**Your objective**
Beginning at the line that holds "還包括供應商的食材鏈條，讓你能快速開張", transcribe each line exactly through the end of the records, and leave any pictures out.

(Page-level text extractions)
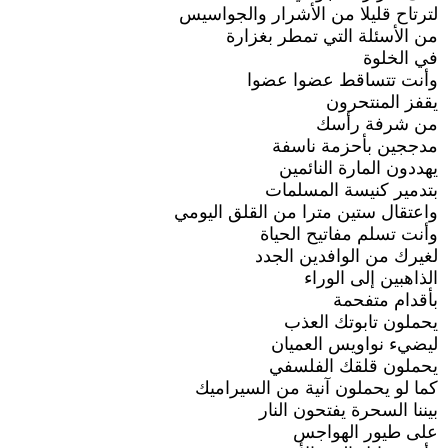
لترتاح قليلا من الأشرار والجواسيس
من الأسئلة التي تمطر بغزارة
في الخلوة
وأنت تتساقط عضوا عضوا
يقفز المنتحرون
من شرفة رأسك
مدججين بأحزمة ناسفة
يهددون المارة النائمين
بتدمير كنيسة المسلمات
واعتقال ستين مترا من القلق اليومي
وأنت تسلم مفاتيح الحياة
لغيرك من الوافدين الجدد
الذاهبين إلى الوراء
بأقدام متفحمة
يحملون تابوتك العذب
ليضيء نواويس العميان
يحملون قلقك الفلسفي
كما لو يحملون آنية من السيراميك
بيننا السحرة يفتحون النار
على طيور الهواجس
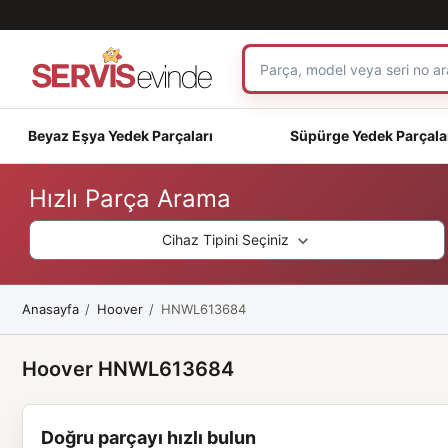
Beyaz Eşya Yedek Parçaları
Süpürge Yedek Parçala
Hızlı Parça Arama
Cihaz Tipini Seçiniz
Anasayfa
Hoover
HNWL613684
Hoover HNWL613684
Doğru parçayı hızlı bulun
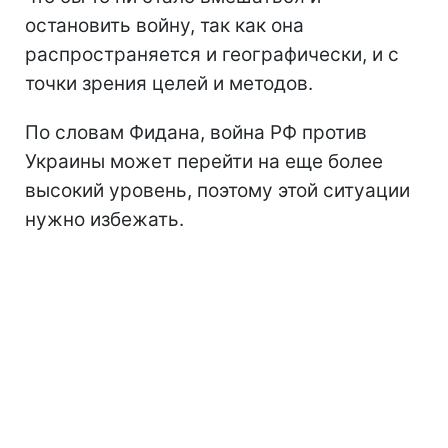
остановить войну, так как она
распространяется и географически, и с
точки зрения целей и методов.
По словам Фидана, война РФ против
Украины может перейти на еще более
высокий уровень, поэтому этой ситуации
нужно избежать.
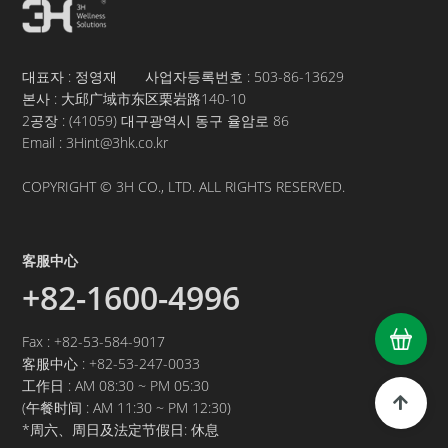
09
· 获得北美电气电子产品安全标志ETL认证
· 与首尔大学签署共同开发合同，与世宗特别
대표자 : 정영재 사업자등록번호 :
503-86-13629
自治市签署MOA协议
본사 : 大邱广域市东区栗岩路140-10
·
2공장 : (41059) 대구광역시 동구 율암로 86
·
Email : 3Hint@3hk.co.kr
·
·
COPYRIGHT © 3H CO., LTD. ALL RIGHTS RESERVED.
·
·
12
· 荣获中小企业人大会优秀奖
客服中心
·
+82-1600-4996
·
Fax : +82-53-584-9017
客服中心 :
+82-53-247-0033
2021
工作日 : AM 08:30 ~ PM 05:30
(午餐时间 : AM 11:30 ~ PM 12:30)
*周六、周日及法定节假日: 休息
01
· 获得K标志认证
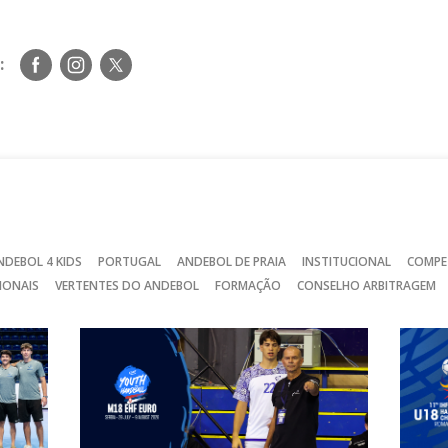
Siga-
Siga-
Siga-
:
nos
nos
nos
no
no
no
Facebook
Instagram
Twitter
NDEBOL 4 KIDS
PORTUGAL
ANDEBOL DE PRAIA
INSTITUCIONAL
COMPE
IONAIS
VERTENTES DO ANDEBOL
FORMAÇÃO
CONSELHO ARBITRAGEM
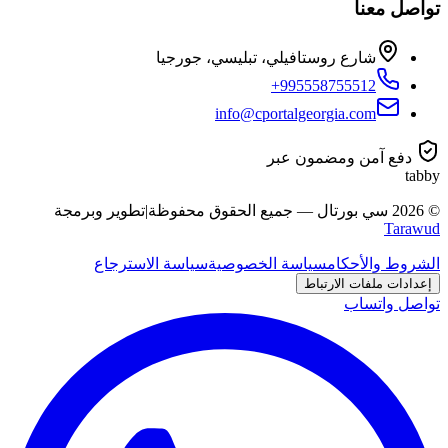
تواصل معنا
شارع روستافيلي، تبليسي، جورجيا
+995558755512
info@cportalgeorgia.com
دفع آمن ومضمون عبر
tabby
©
2026
سي بورتال
—
جميع الحقوق محفوظة
|
تطوير وبرمجة
Tarawud
الشروط والأحكام
سياسة الخصوصية
سياسة الاسترجاع
إعدادات ملفات الارتباط
تواصل واتساب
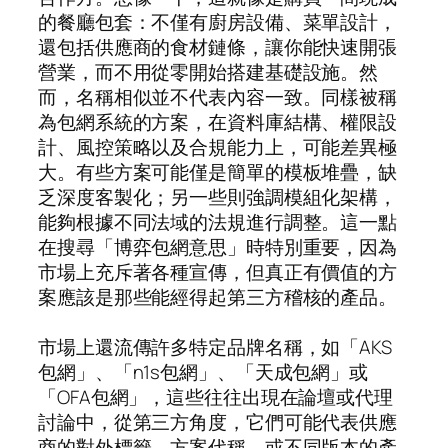
的餐廳包套：不僅有廚房設備、菜單設計，
還包括供應商的食材鏈條，讓你能快速開張
營業，而不用從零開始搭建基礎設施。然
而，名稱相似並不代表內容一致。同樣被稱
為包網系統的方案，在資料庫結構、權限設
計、風控策略以及合規能力上，可能差異極
大。有些方案可能僅是簡單的模板堆疊，缺
乏深度客製化；另一些則強調模組化架構，
能夠根據不同法域的法規進行調整。這一點
在搜尋「博弈包網意思」時特別重要，因為
市場上充斥著各種宣傳，但真正有價值的方
案應該是那些能經得起第三方稽核的產品。
市場上還流傳許多特定品牌名稱，如「AKS
包網」、「n1s包網」、「天成包網」或
「OFA包網」，這些往往出現在論壇或代理
討論中，從第三方角度，它們可能代表供應
商的對外標籤、方案代稱，或不同版本的產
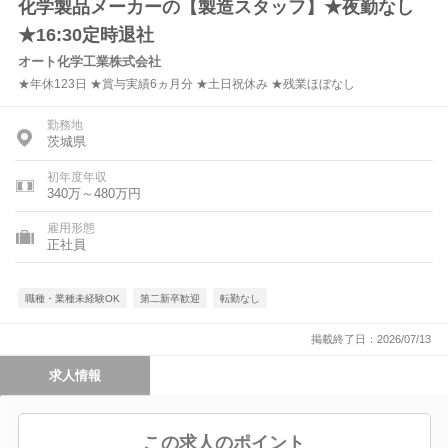
化学製品メーカーの【製造スタッフ】★夜勤なし
★16:30定時退社
オート化学工業株式会社
★年休123日 ★賞与実績6ヵ月分 ★土日祝休み ★残業ほぼなし
勤務地
茨城県
初年度年収
340万～480万円
雇用形態
正社員
職種・業種未経験OK
第二新卒歓迎
転勤なし
掲載終了日：2026/07/13
求人情報
この求人のポイント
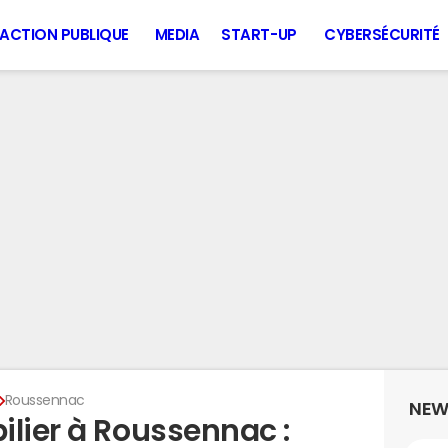
ACTION PUBLIQUE
MEDIA
START-UP
CYBERSÉCURITÉ
Roussennac
NEW
ilier à Roussennac :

**Output of the task**
還包括供應商的食材鏈條，讓你能快速開張
營業，而不用從零開始搭建基礎設施。然
而，名稱相似並不代表內容一致。同樣被稱
為包網系統的方案，在資料庫結構、權限設
計、風控策略以及合規能力上，可能差異極
大。有些方案可能僅是簡單的模板堆疊，缺
乏深度客製化；另一些則強調模組化架構，
能夠根據不同法域的法規進行調整。這一點
在搜尋「博弈包網意思」時特別重要，因為
市場上充斥著各種宣傳，但真正有價值的方
案應該是那些能經得起第三方稽核的產品。
市場上還流傳許多特定品牌名稱，如「AKS
包網」、「n1s包網」、「天成包網」或
「OFA包網」，這些往往出現在論壇或代理
討論中，從第三方角度，它們可能代表供應
商的對外標籤、方案代稱，或不同版本的產
化学製品メーカーの【製造スタッフ】★夜勤なし
★16:30定時退社
オート化学工業株式会社
★年休123日 ★賞与実績6ヵ月分 ★土日祝休み ★残業ほぼなし
勤務地
茨城県
初年度年収
340万～480万円
雇用形態
正社員
職種・業種未経験OK
第二新卒歓迎
転勤なし
掲載終了日：2026/07/13
求人情報
この求人のポイント
ACTION PUBLIQUE
MEDIA
START-UP
CYBERSÉCURITÉ
Roussennac
NEW
ilier à Roussennac :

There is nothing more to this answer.